The sale of the Digital Cinema business closed on May 9 for approximately $3.3 million in cash and the assumption of certain liabilities. Under the terms of this transaction, in certain circumstances DTS could receive up to $11.7 million in additional consideration over the next few years. In addition, as previously reported, the Company sold its Digital Images business on April 4 for $7.5 million in cash.

“We have now completed the sale of both the Digital Images and Digital Cinema businesses which allows us to focus entirely on building a high growth and highly profitable consumer business. We truly appreciate the dedication of the management teams and employees who continued to build these businesses throughout the sales process,” commented Jon Kirchner, president and CEO of DTS, Inc.

“We had a solid first quarter which slightly exceeded our expectations. The year-over-year increase in revenue was attributable to growth in the HD optical media markets, primarily related to game consoles and stand-alone players. Revenue related to high definition products accounted for approximately 21% in the first quarter of 2008, up from 5% in the same period last year.

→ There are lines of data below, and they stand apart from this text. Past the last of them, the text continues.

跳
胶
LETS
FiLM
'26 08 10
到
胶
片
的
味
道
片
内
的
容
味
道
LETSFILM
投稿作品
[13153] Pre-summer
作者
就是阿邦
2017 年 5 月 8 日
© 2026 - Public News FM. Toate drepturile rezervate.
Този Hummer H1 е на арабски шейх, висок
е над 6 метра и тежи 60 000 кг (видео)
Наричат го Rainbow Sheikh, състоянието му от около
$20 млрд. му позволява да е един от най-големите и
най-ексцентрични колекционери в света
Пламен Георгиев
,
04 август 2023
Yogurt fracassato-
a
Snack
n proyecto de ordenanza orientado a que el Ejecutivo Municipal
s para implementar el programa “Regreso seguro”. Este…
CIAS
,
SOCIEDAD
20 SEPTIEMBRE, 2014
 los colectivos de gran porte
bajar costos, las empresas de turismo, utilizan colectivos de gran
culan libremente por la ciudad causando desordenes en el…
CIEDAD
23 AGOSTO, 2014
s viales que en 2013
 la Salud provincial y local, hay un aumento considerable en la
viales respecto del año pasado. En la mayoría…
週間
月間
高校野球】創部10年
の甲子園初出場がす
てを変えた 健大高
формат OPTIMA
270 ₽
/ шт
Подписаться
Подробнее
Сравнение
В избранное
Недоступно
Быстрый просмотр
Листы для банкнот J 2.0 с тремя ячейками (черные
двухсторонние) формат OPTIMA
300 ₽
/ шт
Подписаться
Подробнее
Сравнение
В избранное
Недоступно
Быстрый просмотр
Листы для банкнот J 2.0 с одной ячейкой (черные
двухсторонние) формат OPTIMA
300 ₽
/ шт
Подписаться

“In summary, with the sale of the businesses behind us, a solid first quarter and increasing momentum in Blu-ray Disc, we are pleased with our strong start in 2008. However, as we enter our seasonally soft second quarter we believe that it is prudent to remain cautious about our outlook in the near term, particularly in light of the weakness in the broader economy.

“We believe we are well on track to achieve our full year expectations of $55 to $59 million dollars in revenue and EPS from continuing operations of $0.52 to $0.58 per diluted share,” concluded Kirchner.

Conference Call Information

DTS will broadcast a conference call today, Monday, May 12, 2008, starting at 2:00 p.m. Pacific Time. To access the conference call, dial 800-257-7063 or 303-262-2125 (outside the U.S. and Canada). The live webcast of the call will be available from the Investor Relations section of the Company’s corporate website at www.dts.com. A replay of the webcast will begin two hours after the completion of the call. An audio replay of the call will also be available to investors beginning at 4:00 p.m. Pacific Time on May 12, 2008 through May 19, 2008, by dialing 800-405-2236 or 303-590-3000 (outside the U.S. and Canada) and entering the pass code 11113554.

About DTS

DTS, Inc. (NASDAQ: DTSI) is a digital technology company dedicated to delivering the ultimate entertainment experience. DTS decoders are in virtually every major brand of 5.1-channel surround processor, and there are hundreds of millions of DTS-licensed consumer electronics products available worldwide. A pioneer in multi-channel audio, DTS technology is in home theatre, car audio, PC and game console products, as well as DVD-Video, HD-DVD, Blu-ray Disc and Surround Music software. Founded in 1993, DTS is headquartered in Agoura Hills, California and has offices in the United Kingdom, Ireland, France, Italy, Canada, Hong Kong, Japan and China. For further information, please visit www.dts.com. DTS is a registered trademark of DTS, Inc.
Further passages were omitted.